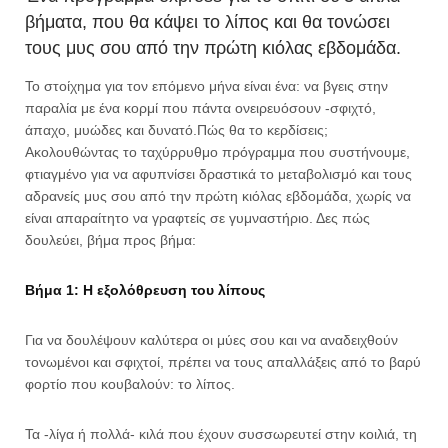
βήματα, που θα κάψει το λίπος και θα τονώσει
τους μυς σου από την πρώτη κιόλας εβδομάδα.
Το στοίχημα για τον επόμενο μήνα είναι ένα: να βγεις στην
παραλία με ένα κορμί που πάντα ονειρευόσουν -σφιχτό,
άπαχο, μυώδες και δυνατό.Πώς θα το κερδίσεις;
Ακολουθώντας το ταχύρρυθμο πρόγραμμα που συστήνουμε,
φτιαγμένο για να αφυπνίσει δραστικά το μεταβολισμό και τους
αδρανείς μυς σου από την πρώτη κιόλας εβδομάδα, χωρίς να
είναι απαραίτητο να γραφτείς σε γυμναστήριο. Δες πώς
δουλεύει, βήμα προς βήμα:
Βήμα 1: Η εξολόθρευση του λίπους
Για να δουλέψουν καλύτερα οι μύες σου και να αναδειχθούν
τονωμένοι και σφιχτοί, πρέπει να τους απαλλάξεις από το βαρύ
φορτίο που κουβαλούν: το λίπος.
Τα -λίγα ή πολλά- κιλά που έχουν συσσωρευτεί στην κοιλιά, τη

What is needed — In the records above, find the line with "Το στοίχημα για"; write out exactly that line and each one after it, stopping after the line with "τονωμένοι και σφιχτοί, πρέπει".

Task answer —
Το στοίχημα για τον επόμενο μήνα είναι ένα: να βγεις στην
παραλία με ένα κορμί που πάντα ονειρευόσουν -σφιχτό,
άπαχο, μυώδες και δυνατό.Πώς θα το κερδίσεις;
Ακολουθώντας το ταχύρρυθμο πρόγραμμα που συστήνουμε,
φτιαγμένο για να αφυπνίσει δραστικά το μεταβολισμό και τους
αδρανείς μυς σου από την πρώτη κιόλας εβδομάδα, χωρίς να
είναι απαραίτητο να γραφτείς σε γυμναστήριο. Δες πώς
δουλεύει, βήμα προς βήμα:
Βήμα 1: Η εξολόθρευση του λίπους
Για να δουλέψουν καλύτερα οι μύες σου και να αναδειχθούν
τονωμένοι και σφιχτοί, πρέπει να τους απαλλάξεις από το βαρύ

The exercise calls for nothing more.